Understanding that the newly built panels and the sales demand for such, will automatically trickle into increased business for Shoals, analysts have weighed in with their bullish views on the name.

With a consensus price target of $30.0 a share, there is an implied 60.0% upside from today's prices in this stock, building the foundation for a deal.

The magic of diversifying investments throughout the value chain begins to show its magic potential when investors dig into the second quarter of 2023 results. While Daqo's revenues declined due to uncontrollable commodity forces, Shoals' financials tell a different story.

Apart from setting a new record, revenues for the quarter grew by as much as 62% during the year. Gross margins expanded by 3.5% as well, pushing EPS by a massive 175% during the same period.

Moreover, the order backlog increased by an astonishing 67% as well. All that added production volume from Daqo, eventually ending up in new panels, will need Shoals' services installed, right? You guessed right.

NextEra Energy

Not only exposed to the nuclear side of things, NextEra Energy (NYSE: NEE) is also expanding its utilities portfolio to include solar. This is your portfolio's last chain to complete the total balanced exposure to growth from all sides of the equation.
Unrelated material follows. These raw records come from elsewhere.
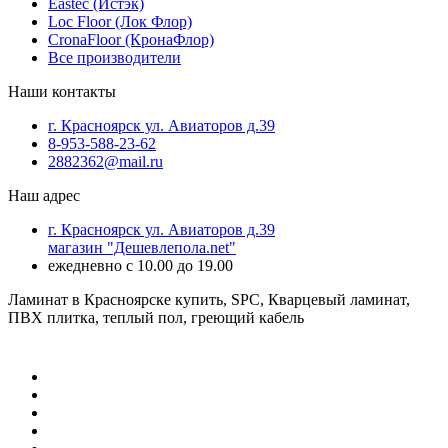
Eastec (Истэк)
Loc Floor (Лок Флор)
CronaFloor (КронаФлор)
Все производители
Наши контакты
г. Красноярск ул. Авиаторов д.39
8-953-588-23-62
2882362@mail.ru
Наш адрес
г. Красноярск ул. Авиаторов д.39
магазин "Дешевлепола.net"
ежедневно с 10.00 до 19.00
Ламинат в Красноярске купить, SPC, Кварцевый ламинат,
ПВХ плитка, теплый пол, греющий кабель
After the raw materials are turned into panels, and the infrastructure is set to install them and put them to use, someone (a utility firm) needs to be in place to charge and run the new grid, giving power to these installed units, correct? That is why NextEra is such a vital player.

Analysts saw the whole playing field, from the increased output in Daqo to the order backlog expansion in Shoals; now, the final step is to assign the upside in NextEra, which will benefit from the growing solar grid one way or another.

You cannot put a price on saving the planet, except this time, you can. A consensus price target of $86.75 a share is the initial viewpoint set by analysts, which would require the stock to jump by as much as 46% to prove the predictions right.

The company's second-quarter 2023 presentation may illuminate the reasoning behind these views. EPS grew by a modest 14% over the year, but what is interesting is the gigawatt backlog that the company is looking to fill next year, a direct result of the activity seen in other value chain links.